Crisp acidity and low to moderate alcohol (say 11.5 per cent to 13.0 per cent by volume) keep Riesling wines clean and fresh in the mouth, even sweeter versions. They also underpin one the variety's greatest assets – its capacity to improve with medium to long term cellaring.
Fancy something different?
Some Tasmanian producers like Moorilla create sparkling wines from Riesling.
The company's St.
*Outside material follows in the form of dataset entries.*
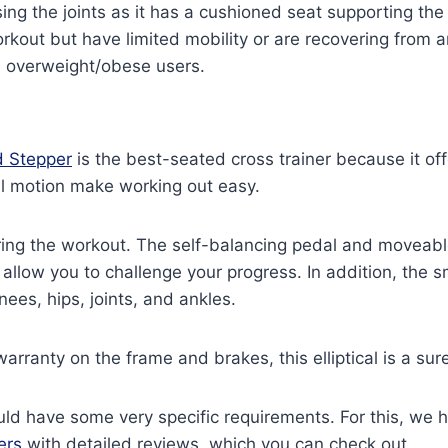
g the joints as it has a cushioned seat supporting the b
out but have limited mobility or are recovering from an 
nd overweight/obese users.
 Stepper
is the best-seated cross trainer because it of
al motion make working out easy.
ing the workout. The self-balancing pedal and moveab
 allow you to challenge your progress. In addition, the 
nees, hips, joints, and ankles.
warranty on the frame and brakes, this elliptical is a sur
d have some very specific requirements. For this, we ha
ers
with detailed reviews, which you can check out.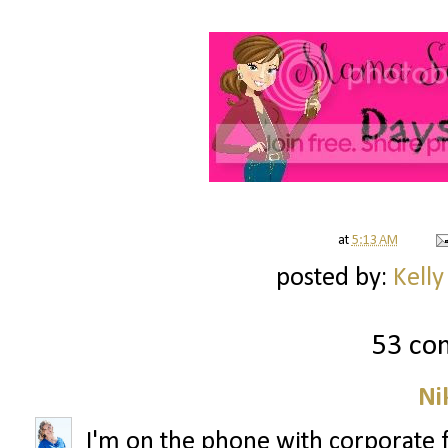
at
5:13 AM
posted by:
Kelly
53 co
Ni
I'm on the phone with corporate 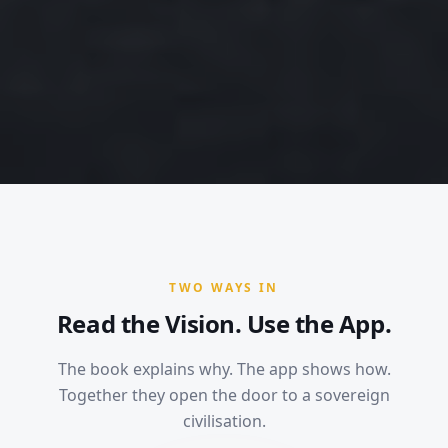
TWO WAYS IN
Read the Vision. Use the App.
The book explains why. The app shows how.
Together they open the door to a sovereign
civilisation.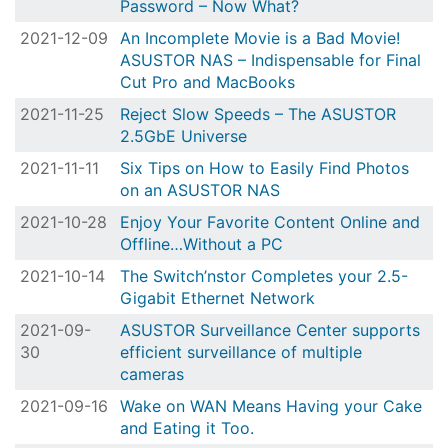
Password – Now What?
2021-12-09
An Incomplete Movie is a Bad Movie!
ASUSTOR NAS – Indispensable for Final
Cut Pro and MacBooks
2021-11-25
Reject Slow Speeds – The ASUSTOR
2.5GbE Universe
2021-11-11
Six Tips on How to Easily Find Photos
on an ASUSTOR NAS
2021-10-28
Enjoy Your Favorite Content Online and
Offline…Without a PC
2021-10-14
The Switch’nstor Completes your 2.5-
Gigabit Ethernet Network
2021-09-
ASUSTOR Surveillance Center supports
30
efficient surveillance of multiple
cameras
2021-09-16
Wake on WAN Means Having your Cake
and Eating it Too.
Matthias Vineyard in the Tamar Valley produces Riesling with intense tropical fruit characters that winemaker Conor van der Reest believes are well suited for a minimally-aged sparkling wine under the Moorilla Praxis label.
Wind back the clock to 2007 and it was the quality of our Riesling that in part contributed to the young Canadian accepting David Walsh's call to join him at Moorilla to 'overhaul the winery, revive the vineyards and make stupendous wines.'
"Tasmania's climate on the whole really puts it among the top wine regions of the world, especially for Riesling," van der Reest says.
"The greatest challenges are the things that are beyond your control, like frosts and hailstorms. But I'd rather work in a cool climate wine region and have to deal with its consequences than deal with grapes picked at 40 degrees and having the fruit already cooked out of them.
"The wines here are so elegant and pure. That stays with them forever."
Let's hope Riesling remains in Tasmanian vineyards for that long.